最初の方法は、Amazon EC2 API ツールを使用して VM イメージをインポートする方法です。開始するには、単に以下を行います:
- Amazon EC2 API ツールから、VM Import Command Line Tools をダウンロードします。
- ec2-import-instance API 経由で、VMDK、VHD、または RAW ファイルをインポートします。インスタンスのインポートタスクでは、Amazon EC2 インスタンスのプロパティ(インスタンスのサイズ、Availability Zone、セキュリティグループ)を適切に設定するために必要なパラメータがキャプチャされ、ディスクイメージが Amazon S3 にアップロードされます。
- アップロードが完了される前に ec2-import-instance が中断または終了した場合は、ec2-resume-import を使ってアップロードを再開します。インポートタスクは、それが中断されたところから再開されます。
- ec2-describe-conversion-tasks コマンドを使って、インポートの進行を監視し、結果として出た Amazon EC2 インスタンス ID を取得します。
- インポートタスクが完了すると、ec2-run-instances API にそのインスタンス ID を指定することにより、Amazon EC2 インスタンスを起動することができます。
- 最後に、ec2-delete-disk-image コマンドラインツールを使用して、Amazon S3 からディスクイメージを削除します。
または、VMware vSphere 仮想化プラットフォームを使用する場合は、VMware vCenter に Amazon EC2 VM Import Connector を使用することができます。これは、仮想マシンをインポートするシンプルでグラフィカルなユーザーインターフェイスを提供しています。Connector を使って開始するには、以下を行います:
- VMware vCenter 用に Amazon EC2 VM Import Connector をダウンロードします。

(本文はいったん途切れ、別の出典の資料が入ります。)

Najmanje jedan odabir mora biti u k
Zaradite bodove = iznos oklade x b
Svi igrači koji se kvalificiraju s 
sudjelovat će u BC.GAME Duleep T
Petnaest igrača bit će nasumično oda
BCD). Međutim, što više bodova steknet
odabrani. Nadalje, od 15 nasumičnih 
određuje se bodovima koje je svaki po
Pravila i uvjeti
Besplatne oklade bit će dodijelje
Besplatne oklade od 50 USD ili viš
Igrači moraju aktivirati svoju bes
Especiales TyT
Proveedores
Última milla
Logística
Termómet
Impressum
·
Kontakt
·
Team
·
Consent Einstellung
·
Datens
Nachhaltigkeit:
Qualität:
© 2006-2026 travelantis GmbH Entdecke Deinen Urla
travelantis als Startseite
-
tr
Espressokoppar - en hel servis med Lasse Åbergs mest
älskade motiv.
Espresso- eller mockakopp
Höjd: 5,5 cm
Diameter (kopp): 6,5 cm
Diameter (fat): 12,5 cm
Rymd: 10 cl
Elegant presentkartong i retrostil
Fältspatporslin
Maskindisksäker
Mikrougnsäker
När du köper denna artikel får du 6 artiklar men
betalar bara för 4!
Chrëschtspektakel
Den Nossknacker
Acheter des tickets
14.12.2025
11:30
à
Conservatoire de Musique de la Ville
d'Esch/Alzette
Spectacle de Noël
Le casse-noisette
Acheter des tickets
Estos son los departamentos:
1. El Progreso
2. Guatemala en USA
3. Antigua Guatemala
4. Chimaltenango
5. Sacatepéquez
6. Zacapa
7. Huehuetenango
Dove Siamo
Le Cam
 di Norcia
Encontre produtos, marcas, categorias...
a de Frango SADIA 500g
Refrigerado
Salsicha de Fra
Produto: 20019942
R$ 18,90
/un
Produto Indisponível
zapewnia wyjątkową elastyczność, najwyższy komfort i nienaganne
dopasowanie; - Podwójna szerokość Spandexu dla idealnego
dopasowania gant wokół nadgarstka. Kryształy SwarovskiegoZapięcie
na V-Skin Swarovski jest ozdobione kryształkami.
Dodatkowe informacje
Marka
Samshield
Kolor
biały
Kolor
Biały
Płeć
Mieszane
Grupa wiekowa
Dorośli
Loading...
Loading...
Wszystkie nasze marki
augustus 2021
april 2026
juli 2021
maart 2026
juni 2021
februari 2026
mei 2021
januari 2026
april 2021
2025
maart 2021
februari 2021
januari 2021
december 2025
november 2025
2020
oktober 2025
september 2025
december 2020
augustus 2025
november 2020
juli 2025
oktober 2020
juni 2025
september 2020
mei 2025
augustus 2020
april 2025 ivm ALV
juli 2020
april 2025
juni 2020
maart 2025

- vCenter Server に Connector vApp をインストールします。Connector は VMware vSphere クライアントに新しいタブとして表示されます。
- VMware vSphere Client を使用して、Amazon EC2 にインポートする仮想マシンを選択します。
- [Import to EC2] タブで、リージョン、Availability Zone、オペレーティングシステム、インスタンスのサイズ、セキュリティグループを選択します。必要な場合は、仮想マシンがインポートされる先とインポートプロセス開始の VPC 詳細を選択します。
- インポートプロセスが完了したら、Amazon EC2 インスタンスを起動します。
VM Import の一般的な使用法
簡単に Data Center VM Applications を Amazon EC2 にインポートできます
VM Import プロセスにより、既存の VM イメージをお客様の環境から Amazon EC2 にインポートして、クラウドでインポートしたアプリケーションの実行をすぐに開始することができます。AWS の Auto Scaling、Elastic Load Balancing、CloudWatch の監視を活用して、新たにインポートされたアプリケーションを拡張または監視できます。
VM イメージの Disaster Recovery Repository の作成
施設内にある VM イメージをバックアップおよび障害復旧対策として Amazon EC2 にインポートします。インポートされたイメージを Elastic Block Store の AMI として保管すると、これで必要な時には Amazon EC2 でそれらを起動する準備が整ったことになります。お客様がインスタンスを起動するまでは、Elastic Block Store のみの料金をお支払いいただきます。一旦起動すると、実行するインスタンスに対して通常の Amazon EC2 サービス料をお支払いいただきます。
費用の見積もり
VM Import 処理は Amazon EC2 で有効になっており、通常の Amazon EC2 サービス料を除けば、追加料金なしでご利用いただけます。インポート処理中に Amazon S3 ストレージが利用されるので、それは個別に請求させていただきます。
例として、Windows Server 2008 の10 GB の VMware イメージをインポートすると、S3 ストレージの1日分の料金は$0.05になるでしょう(GB 当たり$0.14/月×10 GB/30日)。
加えて、EBS のインスタンスを含む EBS ボリュームには、月ごとに GB 当たり$0.10の EBS 請求が適用されます。